Brilliant! My company had a short spell in the very early 90's where we dabbled in 3D product visualization for clients with 3D Studio on DOS. At the time we were writing add-ons and engineering tools for Autodesk products and exploring other fields we could use our talents. While it never went that far for us commercially I still love to follow how the 3D modeling world has transformed since then. From 2-3 hour renders to 60 FPS today on MUCH more complex models... demos like this still get me excited.


Is there a paper on this?


Following the details link on youtube yields what wtracy found. Looking around the site, I managed to dig this [0] up, which, judging by the filename, will be used in their Siggraph talk. Unfortunately, it is still very brief and doesn't expand much on the preview. Here's [1] the paper that it references, which does give more detail about voxel rendering.

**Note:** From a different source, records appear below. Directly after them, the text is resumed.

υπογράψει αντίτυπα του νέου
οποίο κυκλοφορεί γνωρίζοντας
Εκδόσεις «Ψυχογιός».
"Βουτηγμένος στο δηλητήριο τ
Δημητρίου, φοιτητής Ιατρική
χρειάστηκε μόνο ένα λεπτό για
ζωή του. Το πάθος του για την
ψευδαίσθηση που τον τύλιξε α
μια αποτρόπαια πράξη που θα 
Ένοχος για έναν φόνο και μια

Though I haven't looked very much into the techniques in voxel rendering, it seems animation, to this point, has been only a theoretical possibility and a huge setback. That Crassin et al. can achieve a reasonable framerate on such complex scenes struck me as a very big achievement. We'll probably have to wait a few more months for more details, though.

[0] : http://artis.imag.fr/Publications/2011/CNSGE11a/GIVoxels_Sig...

[1] : http://citeseerx.ist.psu.edu/viewdoc/download?doi=10.1.1.158...


The information given is so utterly vague that I could be completely wrong, but: As far as I can tell, all their geometry is still polygon based. (I saw a few references to polygon counts in the video.) I believe that it is the lighting that is volumetric.


If I understand correctly, they use both in parallel: low resolution, animated voxels for the light map, and high resolution, detailed rasterized polygons for the final rendering pass.


I found a very brief PDF here: http://artis.imag.fr/Publications/2011/CNSGE11/

If anyone finds more detailed information, I would be very interested too.